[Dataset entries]

==*==

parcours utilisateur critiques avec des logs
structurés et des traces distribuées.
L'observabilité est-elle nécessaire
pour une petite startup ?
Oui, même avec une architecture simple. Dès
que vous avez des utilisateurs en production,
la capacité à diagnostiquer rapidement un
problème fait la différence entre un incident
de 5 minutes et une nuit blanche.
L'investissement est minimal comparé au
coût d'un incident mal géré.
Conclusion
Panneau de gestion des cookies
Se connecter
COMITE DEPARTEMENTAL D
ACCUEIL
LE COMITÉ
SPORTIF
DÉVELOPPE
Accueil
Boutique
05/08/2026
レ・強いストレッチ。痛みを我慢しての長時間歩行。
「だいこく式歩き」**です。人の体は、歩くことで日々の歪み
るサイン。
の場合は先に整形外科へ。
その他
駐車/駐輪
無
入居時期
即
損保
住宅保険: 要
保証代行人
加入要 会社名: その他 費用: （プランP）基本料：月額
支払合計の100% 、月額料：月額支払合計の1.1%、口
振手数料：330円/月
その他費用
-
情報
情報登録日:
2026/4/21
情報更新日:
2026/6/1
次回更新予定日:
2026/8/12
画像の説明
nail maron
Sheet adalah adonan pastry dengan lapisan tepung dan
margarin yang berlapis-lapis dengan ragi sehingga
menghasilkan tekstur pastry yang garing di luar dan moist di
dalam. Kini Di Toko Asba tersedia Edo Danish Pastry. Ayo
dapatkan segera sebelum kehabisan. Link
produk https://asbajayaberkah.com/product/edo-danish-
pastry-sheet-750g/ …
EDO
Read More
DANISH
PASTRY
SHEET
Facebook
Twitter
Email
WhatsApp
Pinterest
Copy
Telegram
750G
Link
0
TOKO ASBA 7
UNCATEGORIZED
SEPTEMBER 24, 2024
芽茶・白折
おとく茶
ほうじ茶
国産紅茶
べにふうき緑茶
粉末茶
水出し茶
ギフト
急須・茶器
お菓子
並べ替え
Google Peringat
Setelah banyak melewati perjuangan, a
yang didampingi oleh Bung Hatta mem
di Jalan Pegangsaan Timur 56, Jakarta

==*==

_Work instructions_
Extract every line above containing the word "avec".

_Written answer_
parcours utilisateur critiques avec des logs
Oui, même avec une architecture simple. Dès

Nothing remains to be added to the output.